3. Limbah Rumah Tangga


- Sampah, contohnya tinja, urine, sampah rumah tangga, sampah kota, dan limbah
dapur.
- Garbage diartikan sebagai limbah yang berasal dari tumbuhan hasil pemeliharaan dan
budi daya, dapur rumah tangga, pusat perbelanjaan pasar, dan restoran atau tempat
yang menjual masakan olahan.
- Rubbish mengandung berbagai limbah padat yang mudah terbakar yang berasal dari
rumah, pusat perbelanjaan, dan kantor.

2.3.2 Proses Pengomposan


Proses pengomposan akan segera berlangsung setelah bahan-bahan mentah dicampur.
Proses pengomposan secara sederhana sapat dibagi menjadi dua tahap, yaitu tahap aktif
dan tahap tahap pematangan. Selama tahap-tahap awal proses, oksigen dan senyawa-
senyawa yang mudah terdegradasi akan segera dimanfaatkan oleh mikroba mesofilik.
Suhu tumpukan kompos akan meningkat dengan cepat.
Demikian pula akan diikuti dengan peningkatan pH kompos. Suhu akan meningkat
hingga diatas 50o-70o C. Suhu akan tetap tinggi selama waktu tertentu. Mikroba yang
aktif pada kondisi ini adalah mikroba Termofilik, yaitu mikroba yang aktif pada suhu
tinggi. Pada saat ini terjadi dekomposisi/penguraian bahan organik yang sangat aktif.
Mikroba-mikroba dalam kompos dengan menggunakan oksigen akan menguraikan bahan
organik menjadi CO2, uap air dan panas. Setelah sebagian besar bahan telah terurai, maka
suhu akan berangsur-angsur mengalami penurunan. Pada saat in terjadi pematangan
kompos tingkat lanjut, yaitu pembentukan komplek liat humus. Selama proses
pengomposan akan terjadi penyusutan volume maupun biomassa bahan. Pengurangan in
dapat mencapai 30-40% dari volume/bobot awal bahan.

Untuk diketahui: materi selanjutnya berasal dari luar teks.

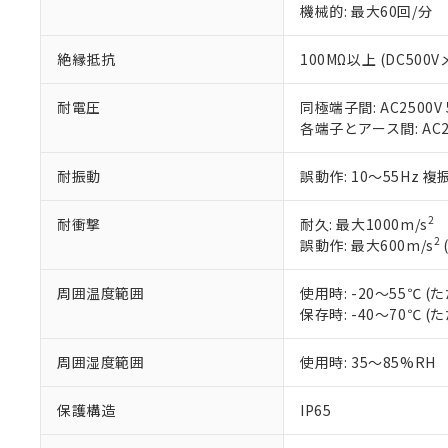
機械的: 最大60回/分
さい。
下記の非含有証明
※当社の共同
いる法人を指
絶縁抵抗
100MΩ以上 (DC500V
EU RoHS指令（
51物質の非含有証
※本証明書は発行
耐電圧
同極端子間: AC2500V 5
また、RoHS指
各端子とアース間: AC250
混在することから
既に当社にて対応
耐振動
誤動作: 10～55Hz 複
り割愛しておりま
2
耐衝撃
耐久: 最大1000m/s
2
誤動作: 最大600m/s
周囲温度範囲
使用時: -20～55℃
保存時: -40～70℃
周囲湿度範囲
使用時: 35～85%RH
保護構造
IP65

Proses pengomposan dapat terjadi secara aerobik (menggunakan oksigen) atau


anaerobik (tidak ada oksigen). Proses yang dijelaskan sebelumnya adalah proses aerobik,
di mana mikroba menggunakan oksigen dalam proses dekomposisi bahan organik.
Proses dekomposisi dapat juga terjadi tanpa menggunakan oksigen yang disebut proses

7
anaerobik. Namun, proses ini tidak diinginkan, karena selama proses pengomposan akan
dihasilkan bau yang tidak sedap. Proses anaerobik akan menghasilkan senyawa-senyawa
yang berbau tidak sedap, seperti: asam-asam organik (asam asetat, asam butirat, asam
valerat, puttrecine), amonia, dan H2S.

2.3.3 Faktor yang Mempengaruhi Proses pengomposan


Faktor yang mempengaruhi proses pengomposan antara lain :
1. Rasio C/N
Rasio C/N yang efektif untuk proses pengomposan berkisar antara 30:1 hingga 40:1.
Mikroba memecah senyawa C sebagai sumber energy dan menggunakan N untuk
sintetis protein. Pada rasio C/N di antara 30 s/d 40 mikroba mendapatkan cukup C
untuk energi dan N untuk sintesis protein. Apabila rasio C/N terlalu tinggi, mikroba
akan kekurangan N untuk sintesis protein sehingga dekomposisi berjalan lambat.

2. Ukuran Partikel
Aktivitas mikroba berada diantara permukaan area dan udara. Permukaan area yang
lebih luas akan meningkatkan kontak antara mikroba dengan bahan dan proses
dekomposisi akan berjalan lebih cepat. Ukuran partikel juga menentukan besarnya
ruang antar bahan (porositas). Untuk meningkatkan luas permukaan dapat dilakukan
dengan memperkecil ukuran partikel bahan tersebut.

3. Aerasi
Pengomposan yang cepat dapat terjadi dalam kondisi yang cukup oksigen (aerob).
Aerasi secara alami akan terjadi pada saat terjadi pengingkatan suhu yang
menyebabkan udara hangat keluar dan udara yang lebih dingin masuk ke dalam
tumpukan kompos. Aerasi ditentukan oleh porositas dan kandungan air bahan
(kelembaban). Apabila aerasi terhambat, maka akan terjadi proses anaerob yang akan
menghasilkan bau yang tidak sedap. Aerasi dapat ditingkatkan dengan melakukan
pembalikan atau mengalirkan udara di dalam tumpukan kompos.

4. Porositas
Porositas adalah ruang diantara partikel di dalam tumpukan kompos. Porositas
dihitung dengan mengukur volume rongga dibagi dengan volume total. Rongga-rongga

8
ini akan diisi oleh air dan udara. Udara akan mensuplai oksigen untuk proses
pengomposan. Apabila rongga dijenuhi oleh air, maka pasokan oksigen akan berkurang
dan proses pengomposan juga akan terganggu.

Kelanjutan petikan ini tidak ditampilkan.